At the frontend layer, similarly to what’s happening at the Infrastructure stack, Paradigm is playing a role by supporting the development of libraries such as Wagmi, Viem and Rivet.
Meanwhile, we saw Rust expanding outside the infrastructure layer and coming back even in writing smart contracts EVM compatible through the Arbitrium Stylus alpha version.
In the ZK space, a few languages such as Circom, Noir and Leo came out to help the developers write circuits; security auditors are upskilling for this.
Another interesting pattern confirming the ecosystem maturity level is Consensys sunsetting Truffle and Ganache in favour of Hardhat. In the end, maintaining a developer framework up to date is actual work and having multiple entities behind the same solution makes sense.
Over the last few months, between podcasts and blog posts, we saw many conversations about Modular Blockchains, Roll-up as A Service and how scaling can finally happen. How it could be done is open for discussion, but the two most interesting are modular blockchains, where the devs can customise and fine-tune all the details or via a hands-off approach with Roll-up as A Service where no or little infrastructure knowledge is required.
During our ZK-1 program, we worked with Radius, a shared sequencing layer for the modular blockchains, and we had the chance to observe how the space is evolving from conceptual ideals to actual working products.
The other major enabler is Account Abstraction is becoming a reality.
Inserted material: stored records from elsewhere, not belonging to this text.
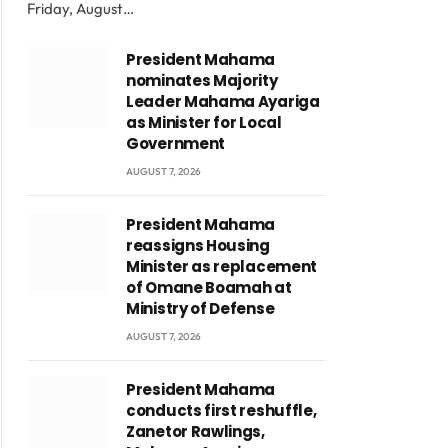
Friday, August…
President Mahama
nominates Majority
Leader Mahama Ayariga
as Minister for Local
Government
AUGUST 7, 2026
President Mahama
reassigns Housing
Minister as replacement
of Omane Boamah at
Ministry of Defense
AUGUST 7, 2026
President Mahama
conducts first reshuffle,
Zanetor Rawlings,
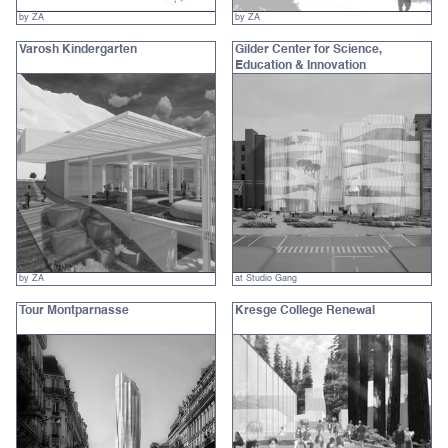
by ZA
by ZA
Varosh Kindergarten
Gilder Center for Science,
Education & Innovation
by ZA
at Studio Gang
Tour Montparnasse
Kresge College Renewal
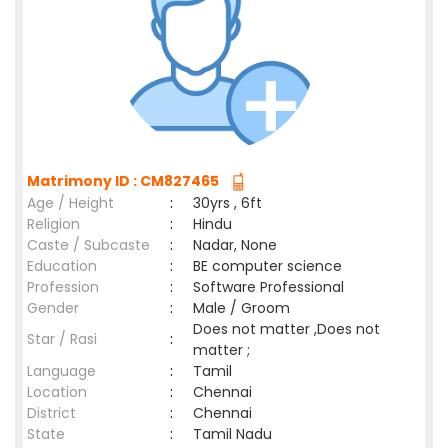
Matrimony ID : CM827465
Age / Height
:
30yrs , 6ft
Religion
:
Hindu
Caste / Subcaste
:
Nadar, None
Education
:
BE computer science
Profession
:
Software Professional
Gender
:
Male / Groom
Does not matter ,Does not
Star / Rasi
:
matter ;
Language
:
Tamil
Location
:
Chennai
District
:
Chennai
State
:
Tamil Nadu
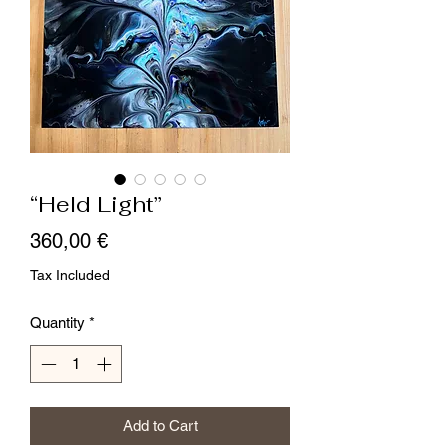
“Held Light”
Price
360,00 €
Tax Included
Quantity
*
Add to Cart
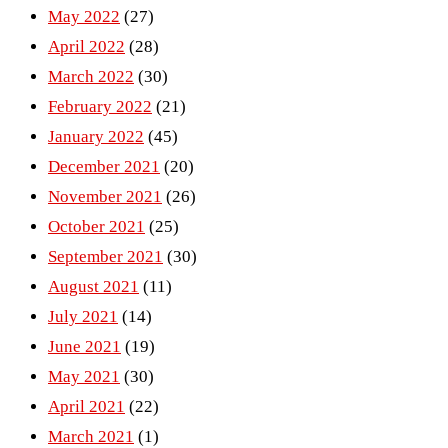
May 2022
(27)
April 2022
(28)
March 2022
(30)
February 2022
(21)
January 2022
(45)
December 2021
(20)
November 2021
(26)
October 2021
(25)
September 2021
(30)
August 2021
(11)
July 2021
(14)
June 2021
(19)
May 2021
(30)
April 2021
(22)
March 2021
(1)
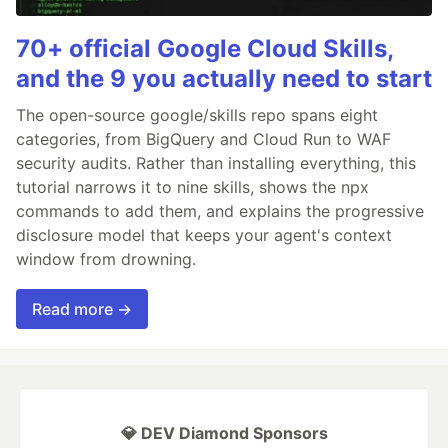
70+ official Google Cloud Skills,
and the 9 you actually need to start
The open-source google/skills repo spans eight
categories, from BigQuery and Cloud Run to WAF
security audits. Rather than installing everything, this
tutorial narrows it to nine skills, shows the npx
commands to add them, and explains the progressive
disclosure model that keeps your agent's context
window from drowning.
Read more →
💎 DEV Diamond Sponsors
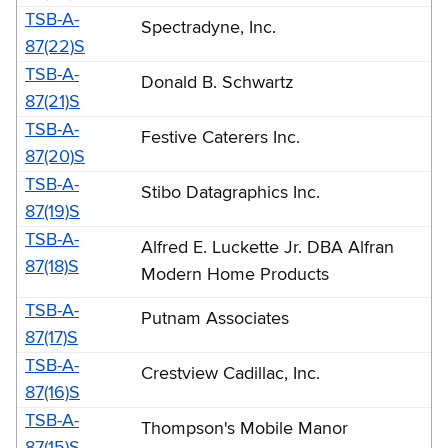
TSB-A-
Spectradyne, Inc.
87(22)S
TSB-A-
Donald B. Schwartz
87(21)S
TSB-A-
Festive Caterers Inc.
87(20)S
TSB-A-
Stibo Datagraphics Inc.
87(19)S
TSB-A-
Alfred E. Luckette Jr. DBA Alfran
87(18)S
Modern Home Products
TSB-A-
Putnam Associates
87(17)S
TSB-A-
Crestview Cadillac, Inc.
87(16)S
TSB-A-
Thompson's Mobile Manor
87(15)S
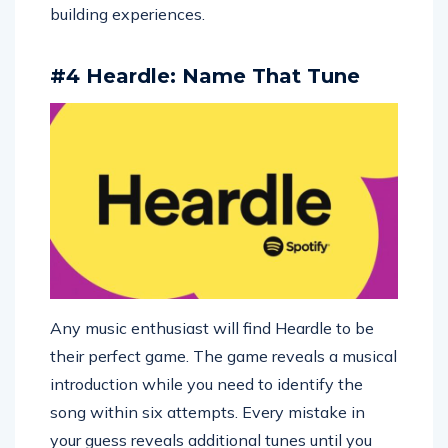
building experiences.
#4 Heardle: Name That Tune
Any music enthusiast will find Heardle to be
their perfect game. The game reveals a musical
introduction while you need to identify the
song within six attempts. Every mistake in
your guess reveals additional tunes until you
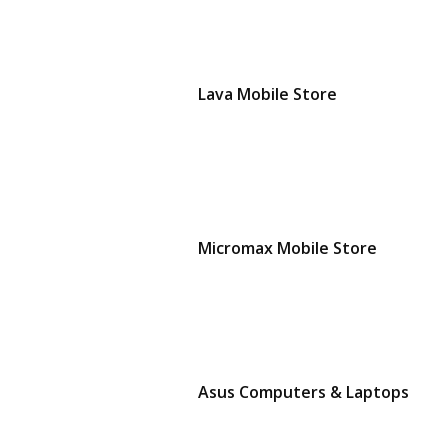
Lava Mobile Store
Micromax Mobile Store
Asus Computers & Laptops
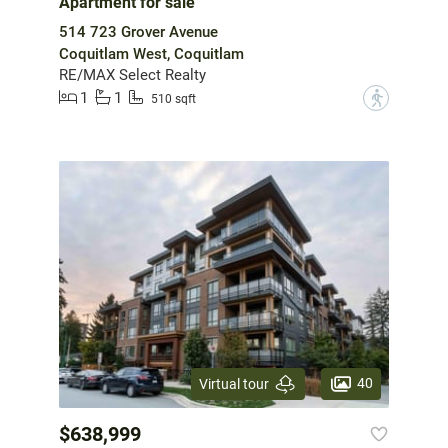
Apartment for sale
514 723 Grover Avenue
Coquitlam West, Coquitlam
RE/MAX Select Realty
1
1
?
510 sqft
40
Virtual tour
$638,999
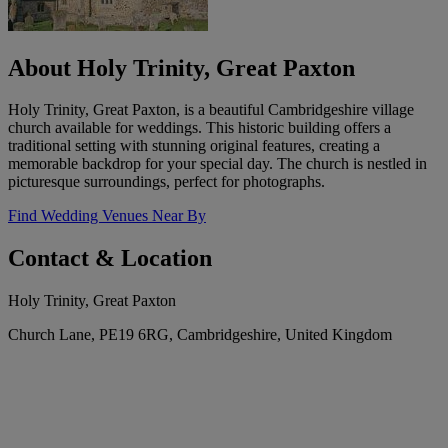
About Holy Trinity, Great Paxton
Holy Trinity, Great Paxton, is a beautiful Cambridgeshire village
church available for weddings. This historic building offers a
traditional setting with stunning original features, creating a
memorable backdrop for your special day. The church is nestled in
picturesque surroundings, perfect for photographs.
Find Wedding Venues Near By
Contact & Location
Holy Trinity, Great Paxton
Church Lane, PE19 6RG, Cambridgeshire, United Kingdom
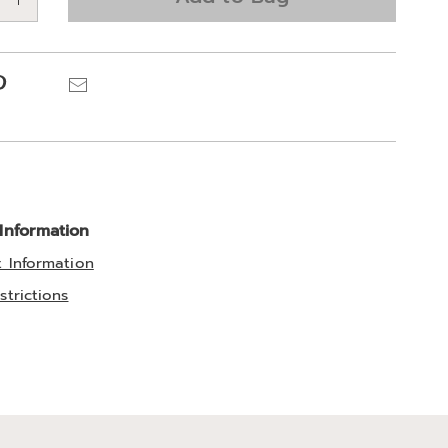
e
ns
Pinterest
Email
 Information
t Information
strictions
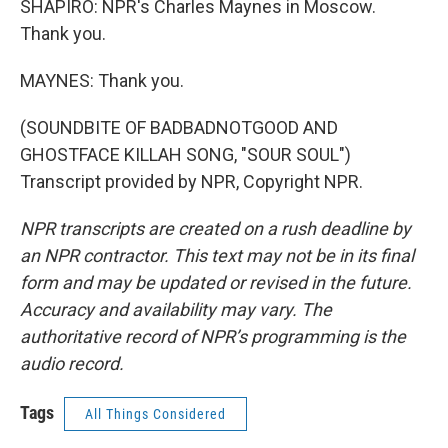
SHAPIRO: NPR's Charles Maynes in Moscow.
Thank you.
MAYNES: Thank you.
(SOUNDBITE OF BADBADNOTGOOD AND
GHOSTFACE KILLAH SONG, "SOUR SOUL")
Transcript provided by NPR, Copyright NPR.
NPR transcripts are created on a rush deadline by
an NPR contractor. This text may not be in its final
form and may be updated or revised in the future.
Accuracy and availability may vary. The
authoritative record of NPR’s programming is the
audio record.
Tags
All Things Considered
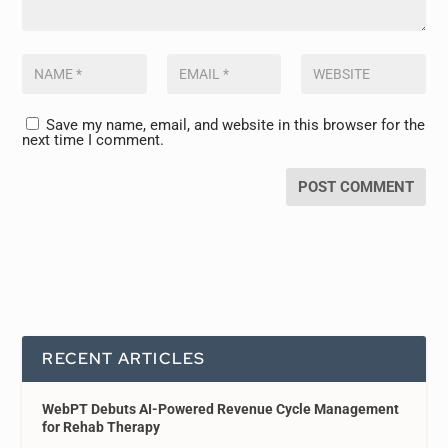
Save my name, email, and website in this browser for the
next time I comment.
RECENT ARTICLES
WebPT Debuts AI-Powered Revenue Cycle Management
for Rehab Therapy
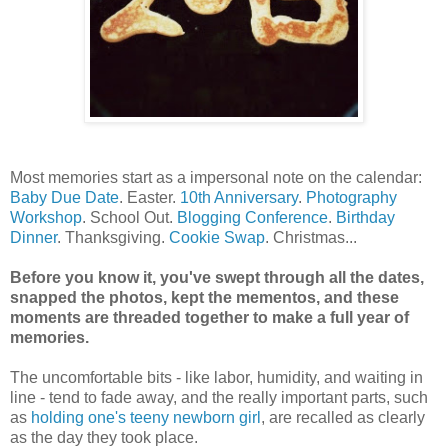
Most memories start as a impersonal note on the calendar:
Baby Due Date
. Easter.
10th Anniversary
.
Photography
Workshop
. School Out.
Blogging Conference
.
Birthday
Dinner
. Thanksgiving.
Cookie Swap
. Christmas...
Before you know it, you've swept through all the dates,
snapped the photos, kept the mementos, and these
moments are threaded together to make a full year of
memories.
The uncomfortable bits - like labor, humidity, and waiting in
line - tend to fade away, and the really important parts, such
as
holding one's teeny newborn girl
, are recalled as clearly
as the day they took place.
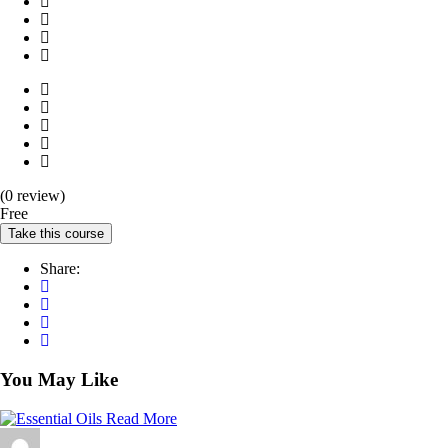
(0 review)
Free
Take this course
Share:
You May Like
Read More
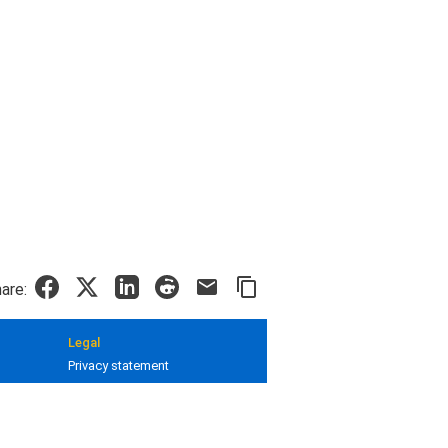
are:
Legal
Privacy statement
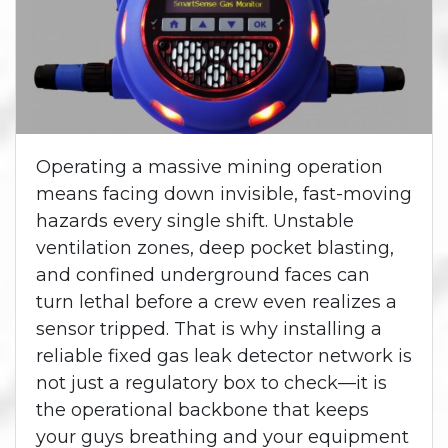
Operating a massive mining operation
means facing down invisible, fast-moving
hazards every single shift. Unstable
ventilation zones, deep pocket blasting,
and confined underground faces can
turn lethal before a crew even realizes a
sensor tripped. That is why installing a
reliable fixed gas leak detector network is
not just a regulatory box to check—it is
the operational backbone that keeps
your guys breathing and your equipment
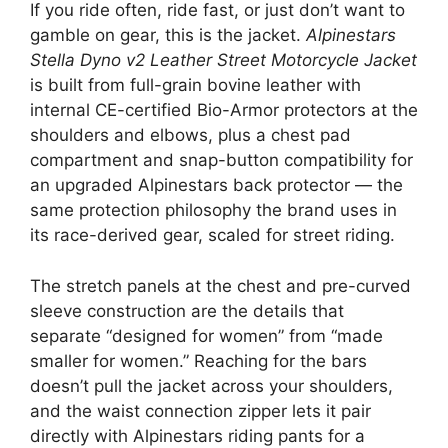
If you ride often, ride fast, or just don’t want to
gamble on gear, this is the jacket.
Alpinestars
Stella Dyno v2 Leather Street Motorcycle Jacket
is built from full-grain bovine leather with
internal CE-certified Bio-Armor protectors at the
shoulders and elbows, plus a chest pad
compartment and snap-button compatibility for
an upgraded Alpinestars back protector — the
same protection philosophy the brand uses in
its race-derived gear, scaled for street riding.
The stretch panels at the chest and pre-curved
sleeve construction are the details that
separate “designed for women” from “made
smaller for women.” Reaching for the bars
doesn’t pull the jacket across your shoulders,
and the waist connection zipper lets it pair
directly with Alpinestars riding pants for a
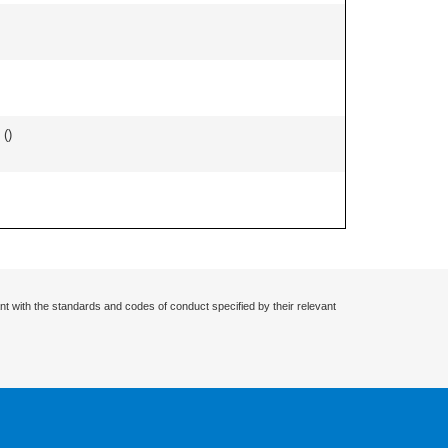
 (
)
nt with the standards and codes of conduct specified by their relevant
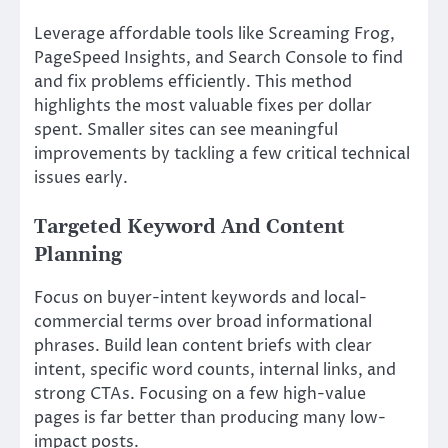
Leverage affordable tools like Screaming Frog,
PageSpeed Insights, and Search Console to find
and fix problems efficiently. This method
highlights the most valuable fixes per dollar
spent. Smaller sites can see meaningful
improvements by tackling a few critical technical
issues early.
Targeted Keyword And Content
Planning
Focus on buyer-intent keywords and local-
commercial terms over broad informational
phrases. Build lean content briefs with clear
intent, specific word counts, internal links, and
strong CTAs. Focusing on a few high-value
pages is far better than producing many low-
impact posts.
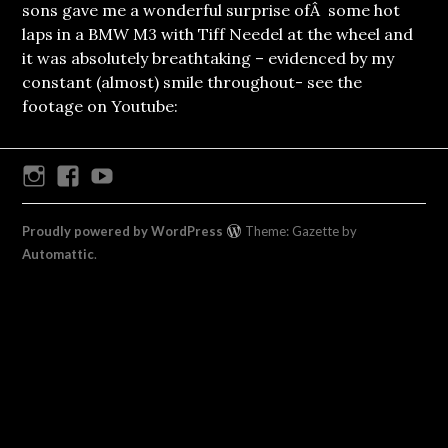
sons gave me a wonderful surprise ofÂ some hot
laps in a BMW M3 with Tiff Needel at the wheel and
it was absolutely breathtaking – evidenced by my
constant (almost) smile throughout- see the
footage on Youtube:
Instagram
Facebook
Youtube
Proudly powered by WordPress
Theme: Gazette by
Automattic
.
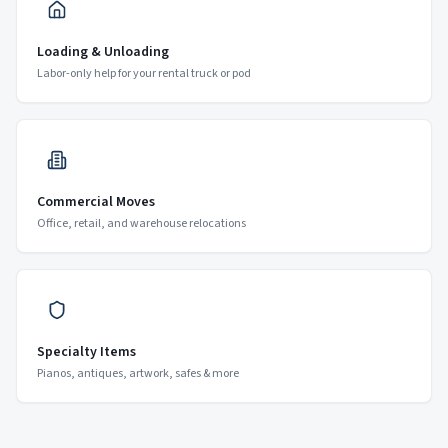
Loading & Unloading
Labor-only help for your rental truck or pod
Commercial Moves
Office, retail, and warehouse relocations
Specialty Items
Pianos, antiques, artwork, safes & more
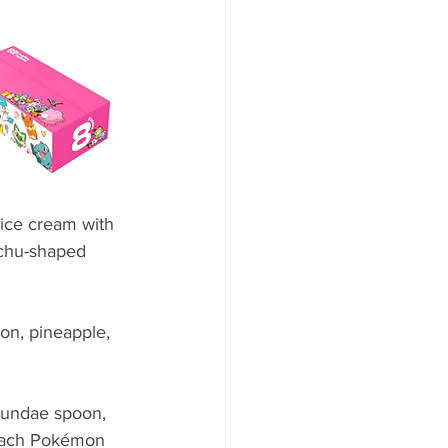
ice cream with 
achu-shaped 
on, pineapple, 
sundae spoon, 
 Each Pokémon 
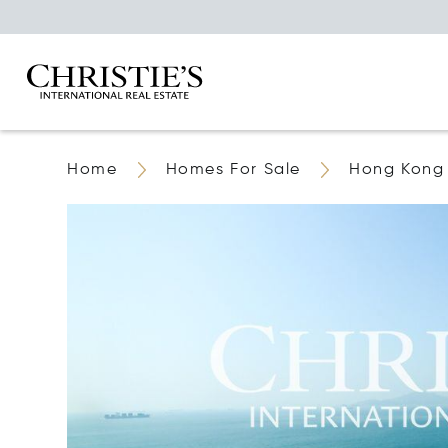
Home
Homes For Sale
Hong Kong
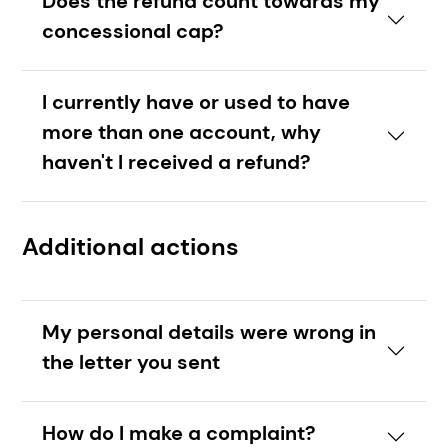
Does the refund count towards my
concessional cap?
I currently have or used to have
more than one account, why
haven't I received a refund?
Additional actions
My personal details were wrong in
the letter you sent
How do I make a complaint?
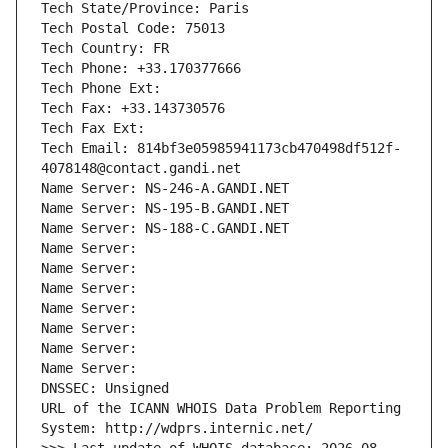
Tech State/Province: Paris
Tech Postal Code: 75013
Tech Country: FR
Tech Phone: +33.170377666
Tech Phone Ext:
Tech Fax: +33.143730576
Tech Fax Ext:
Tech Email: 814bf3e05985941173cb470498df512f-
4078148@contact.gandi.net
Name Server: NS-246-A.GANDI.NET
Name Server: NS-195-B.GANDI.NET
Name Server: NS-188-C.GANDI.NET
Name Server: 
Name Server: 
Name Server: 
Name Server: 
Name Server: 
Name Server: 
Name Server: 
DNSSEC: Unsigned
URL of the ICANN WHOIS Data Problem Reporting 
System: http://wdprs.internic.net/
After ERC-4337 got merged into the Shanghai Ethereum fork in May, it spread a wind of UX innovation through all the EVM chains. Currently, there are a multitude of providers, such as Biconomy and Etherspot, two of our portfolio companies, along with Thirdweb, Alchemy, Safe and many others. All are working to provide a simplified and optimised user and developer experience. We will likely see a consolidation in the future, but for now, we observe a healthy level of activity.
The Web3 Tech Radar EVM edition shows how developing smart contracts and dApps is getting faster and more enjoyable; thank you to a maturing ecosystem on the frontend and backend stack. The most considerable missing improvement is towards the security. Programmable money is a fantastic feature but needs the proper security measures in place to reach the full potential.
Some new security tools are maturing (e.g. Scribbles, Forta and Ziion ), but we are far from something trustworthy by default.
Despite all the efforts, manual security audits are still the most significant defence against exploits, but they are also a constraint to accelerating the development and innovation on-chain because of the financial resources and time required.
We will iterate over this on a regular basis (~6 months), providing an updated snapshot of the way the ecosystem is developing.
Acknowledgement: ThoughtWorks for kindly open-sourcing the tech that generates their radar, allowing it to be repurposed for different use cases.